The `is_writeable` flag determines whether the factory instantiates mutable implementations (`MMapFileStorage`) or their read-only counterparts (`MMapFileReadStorage`, `MemoryReadStorage`).

## Summary

- **kMMAP** (`MMapFileStorage`): Best for large, production-grade indexes requiring low-latency reads through memory-mapped files.
- **kMemory** (`MemoryReadStorage`): Ideal for small indexes and testing scenarios demanding maximum in-process speed.
- **kBufferPool** (`BufferStorage`): Suited for distributed environments sharing storage via `ailego::BufferManager`.
- **FileReadStorage**: Use when explicit file I/O is required or the underlying filesystem lacks mmap support.
- **MMapFileReadStorage**: Lightweight read-only wrapper for inspection tools needing minimal memory overhead.

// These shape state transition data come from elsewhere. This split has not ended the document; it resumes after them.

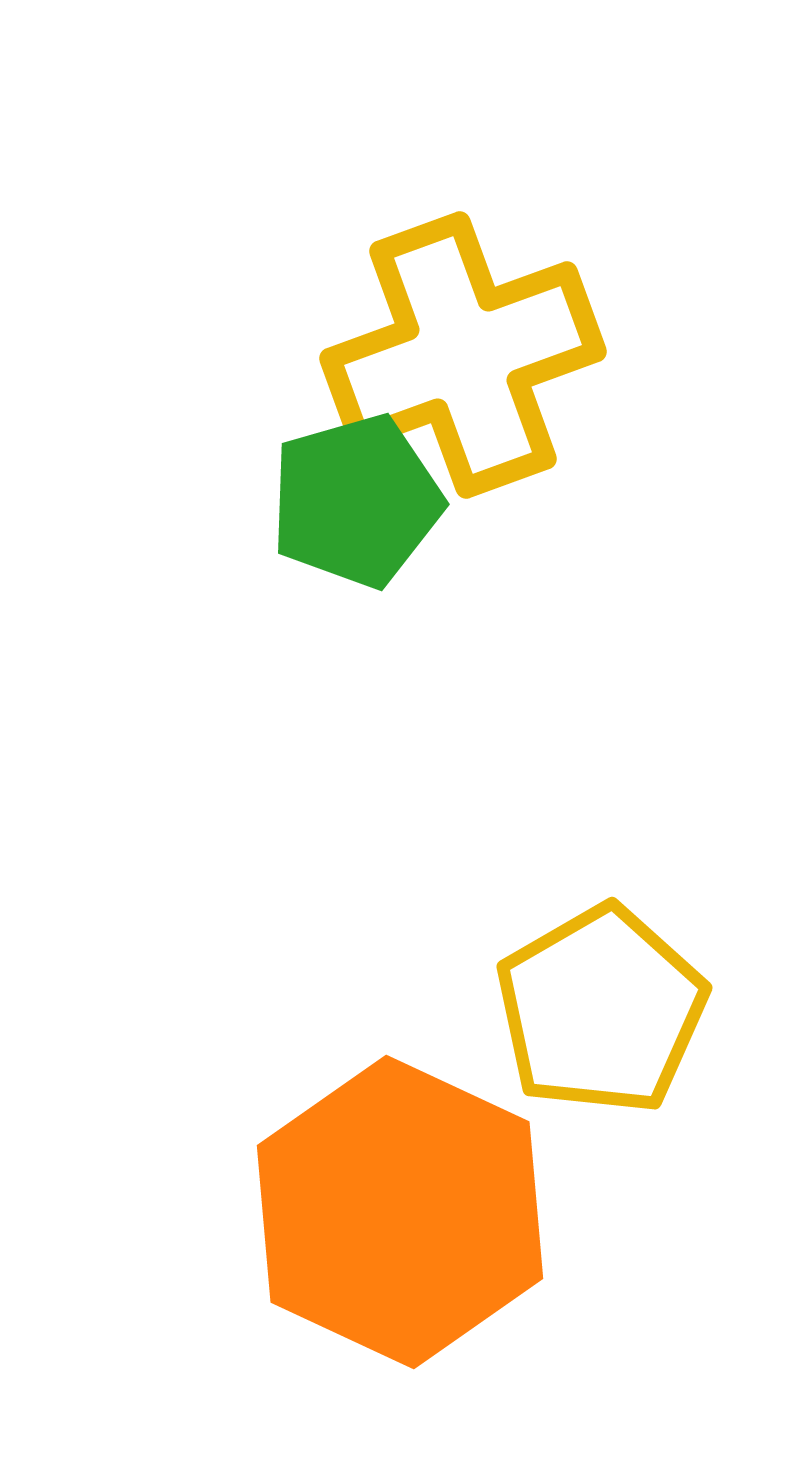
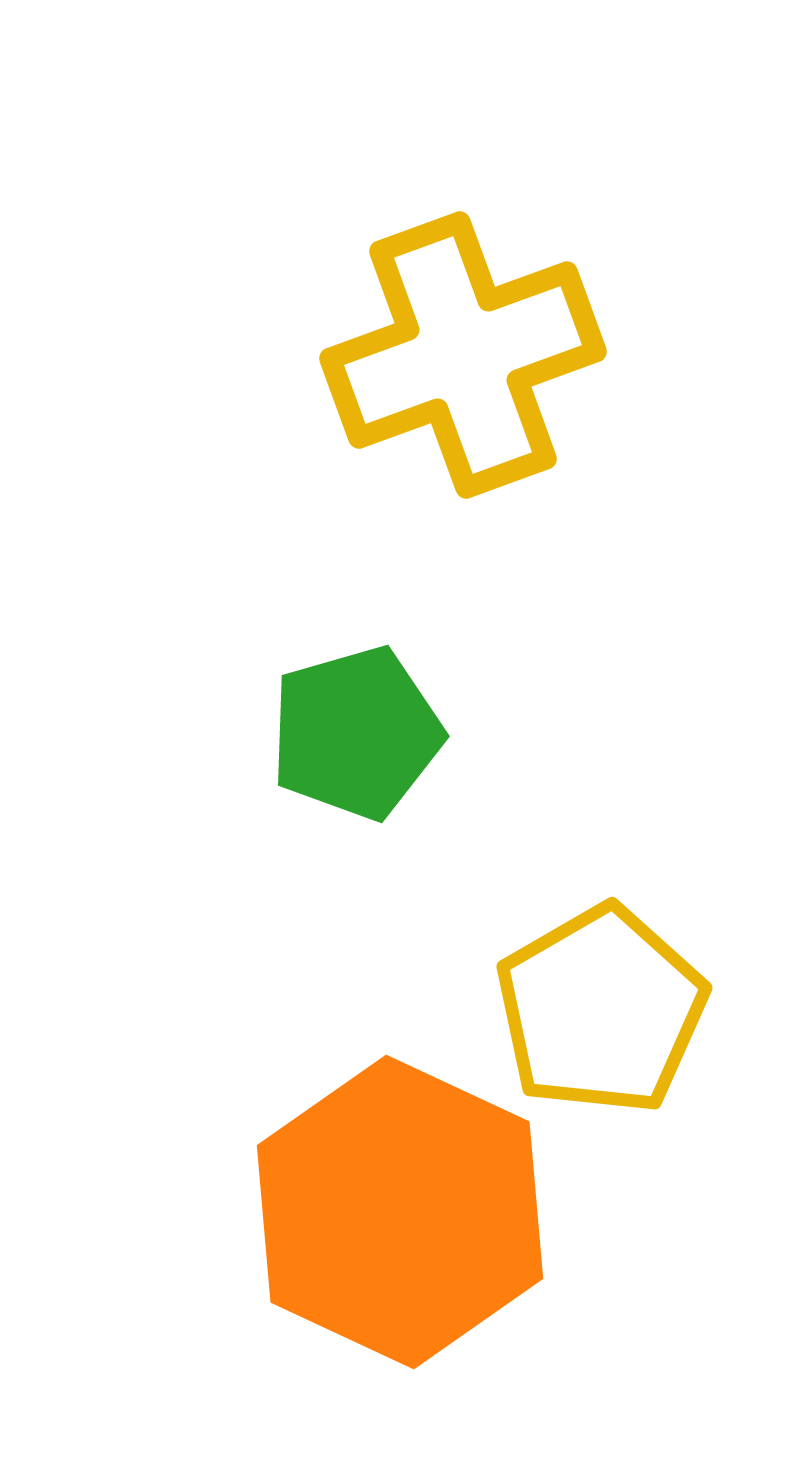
green pentagon: moved 232 px down
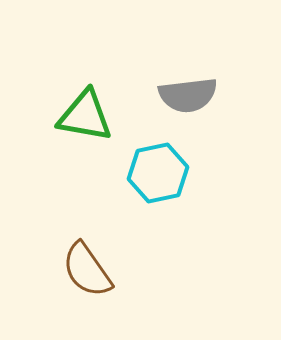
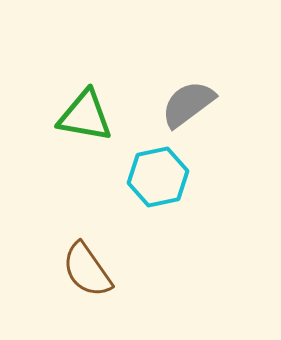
gray semicircle: moved 9 px down; rotated 150 degrees clockwise
cyan hexagon: moved 4 px down
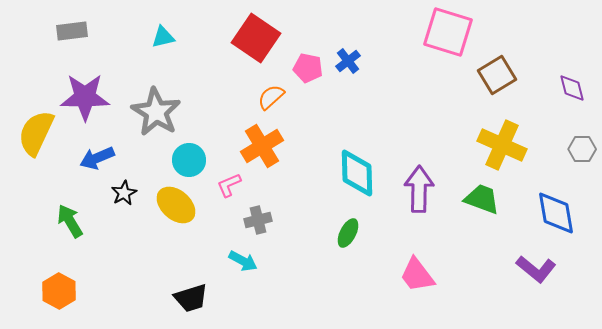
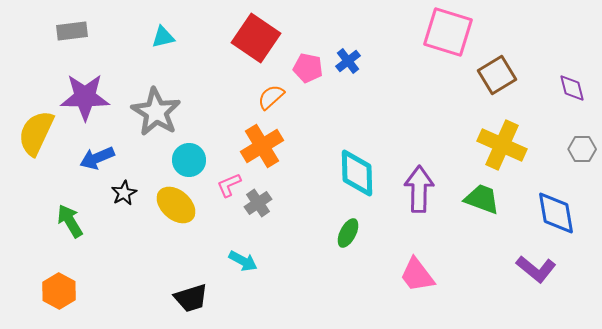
gray cross: moved 17 px up; rotated 20 degrees counterclockwise
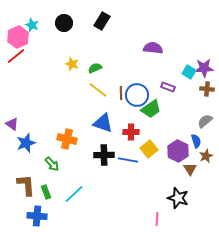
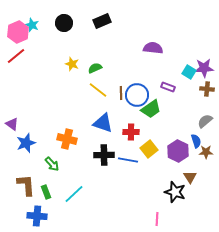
black rectangle: rotated 36 degrees clockwise
pink hexagon: moved 5 px up
brown star: moved 4 px up; rotated 24 degrees clockwise
brown triangle: moved 8 px down
black star: moved 3 px left, 6 px up
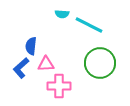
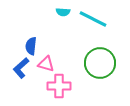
cyan semicircle: moved 1 px right, 2 px up
cyan line: moved 4 px right, 6 px up
pink triangle: rotated 18 degrees clockwise
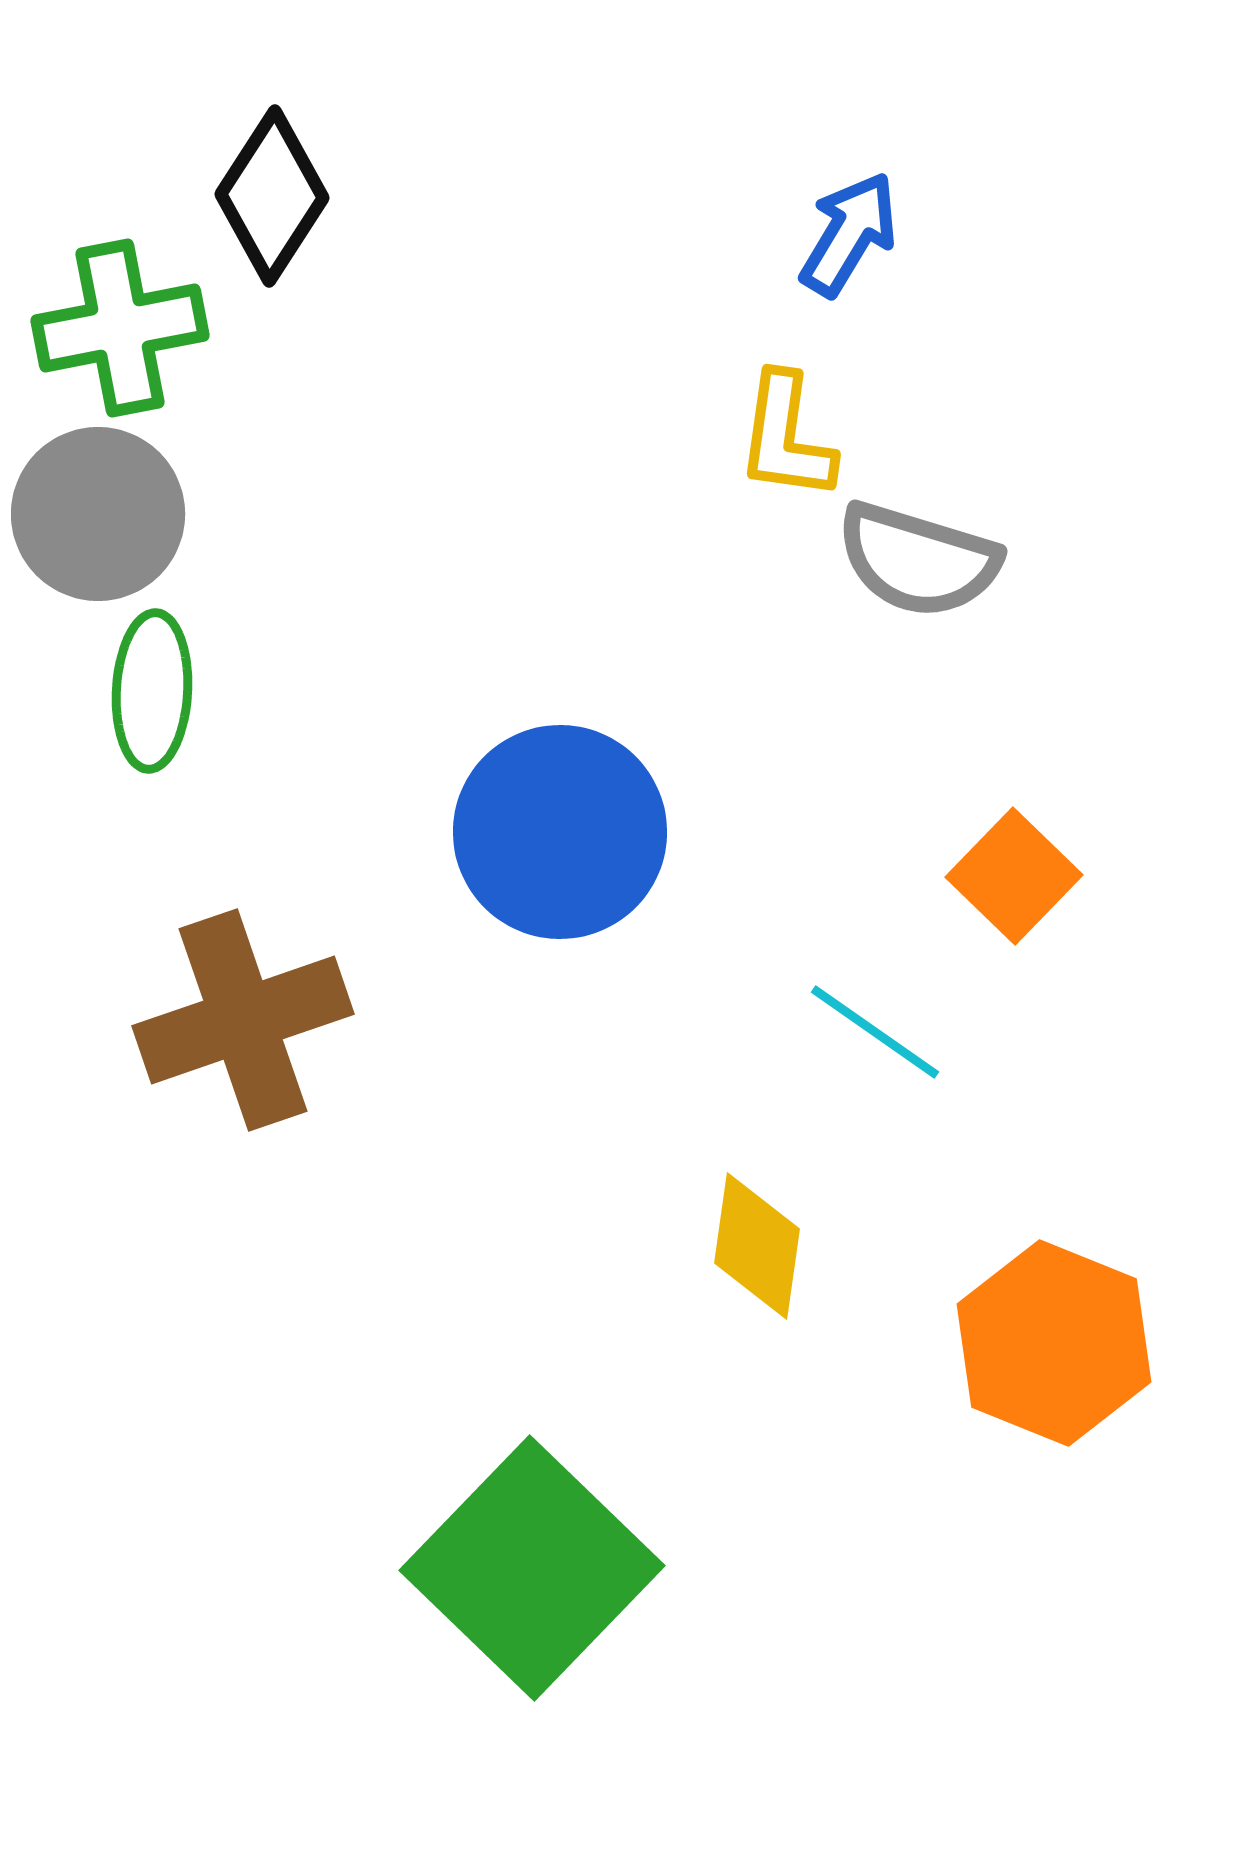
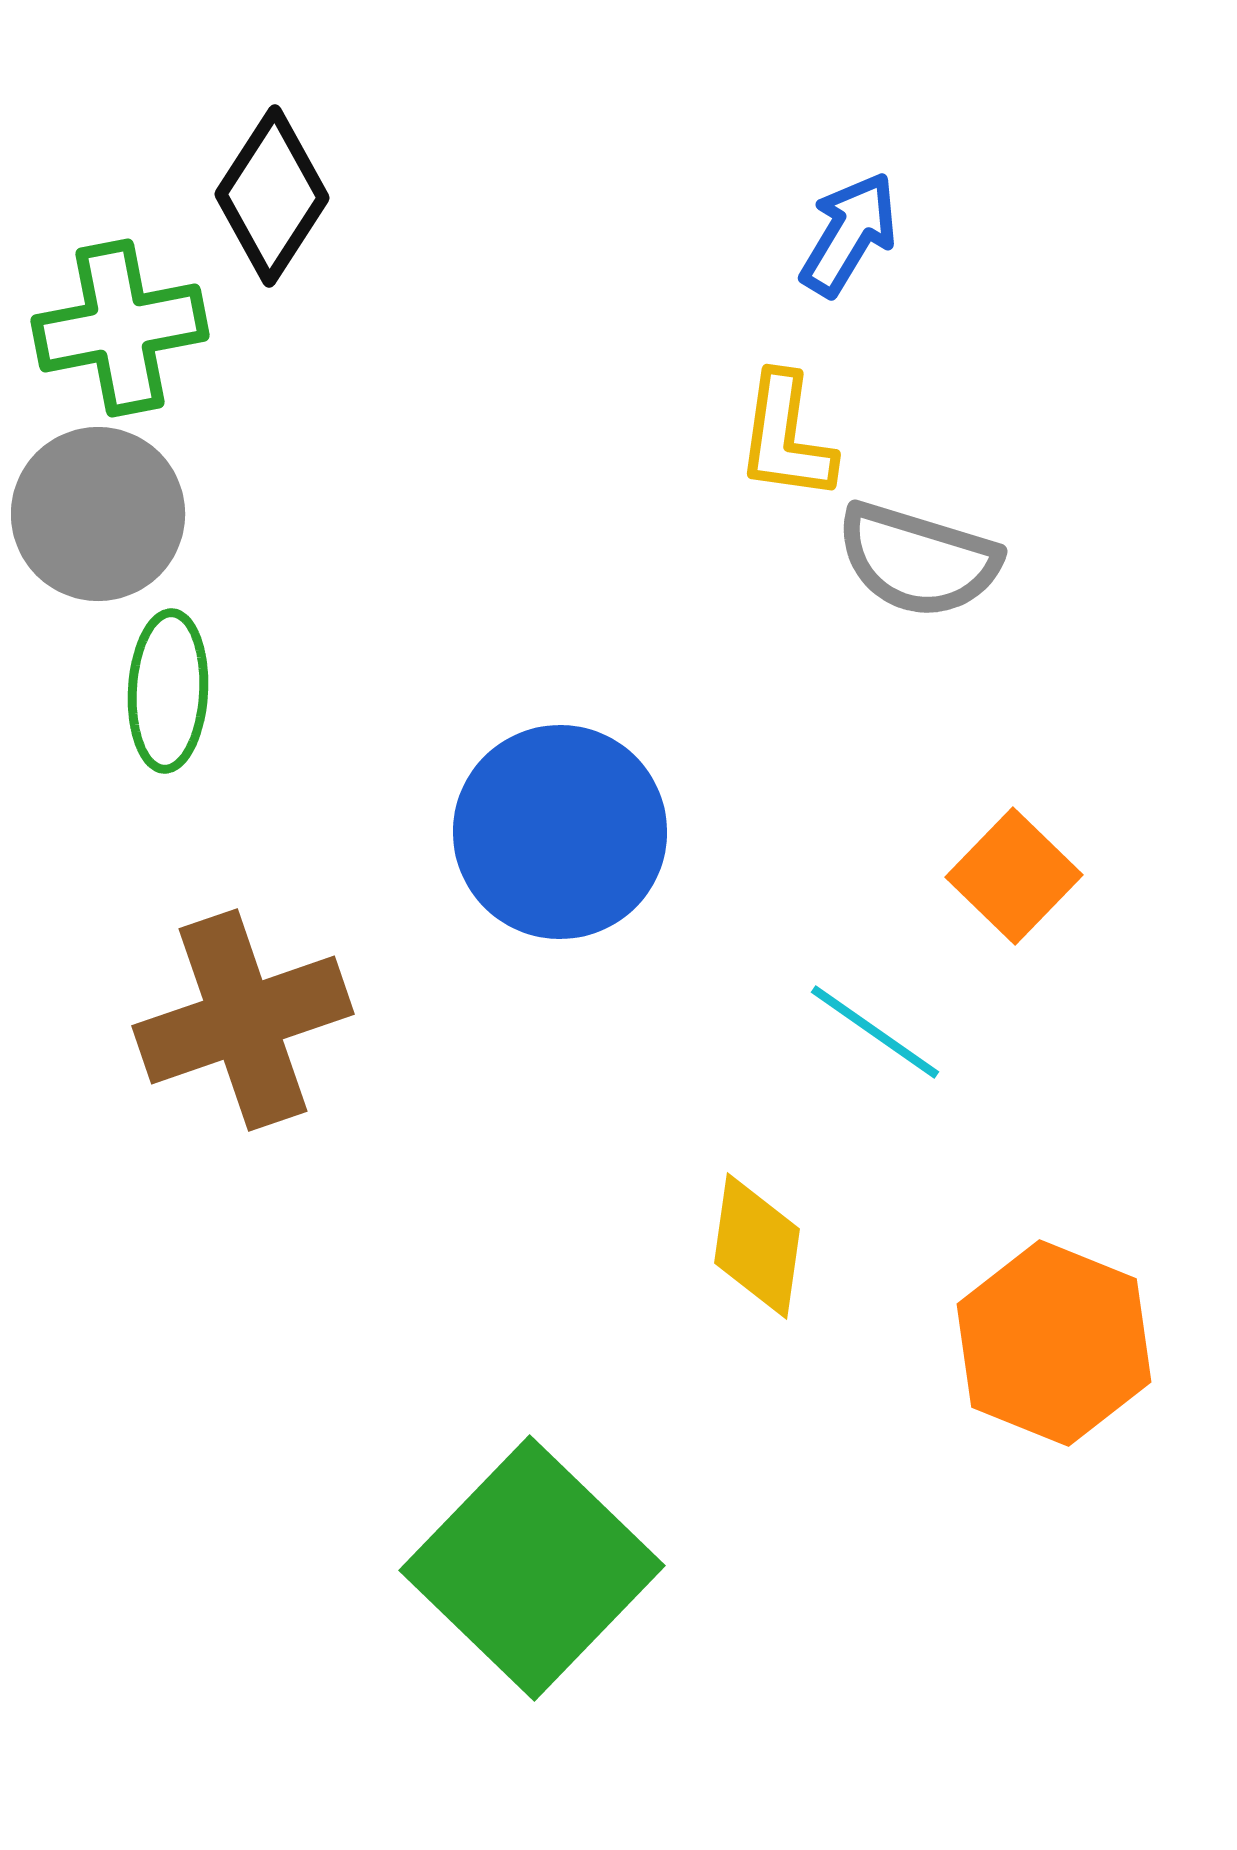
green ellipse: moved 16 px right
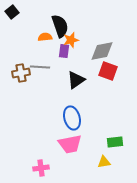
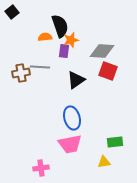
gray diamond: rotated 15 degrees clockwise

## Frequently Asked Questions

### When should I choose kMMAP over kMemory for my zvec index?

Choose **kMMAP** when your index is too large to fit comfortably in RAM or when you need persistent memory mapping for production serving with minimal copy overhead. Use **kMemory** only when the entire index fits in memory and you require the absolute lowest latency for testing or small-scale deployments.

### Can I switch between storage backends after creating a zvec index?

No, the storage backend is determined at index open time via `StorageOptions` or `IndexFactory::CreateStorage`. While you can reopen the same index file with a different backend (assuming the format supports it), you cannot dynamically switch backends on an already opened index instance.

### What is the difference between FileReadStorage and MMapFileStorage?

**FileReadStorage** performs explicit read system calls with optional direct-IO and can fall back to temporary mmap for segments, making it suitable for filesystems that do not support memory mapping. **MMapFileStorage** relies primarily on `ailego::MMapFile` for zero-copy access and supports copy-on-write semantics, making it faster for random access but dependent on mmap support.

### How do I check which zvec storage backends are available in my build?

Call `zvec::core::IndexFactory::AllStorages()` to retrieve a list of all registered storage names, or use `zvec::core::IndexFactory::HasStorage("StorageName")` to check for a specific implementation. All backends register automatically via the `INDEX_FACTORY_REGISTER_STORAGE` macro when the library is linked.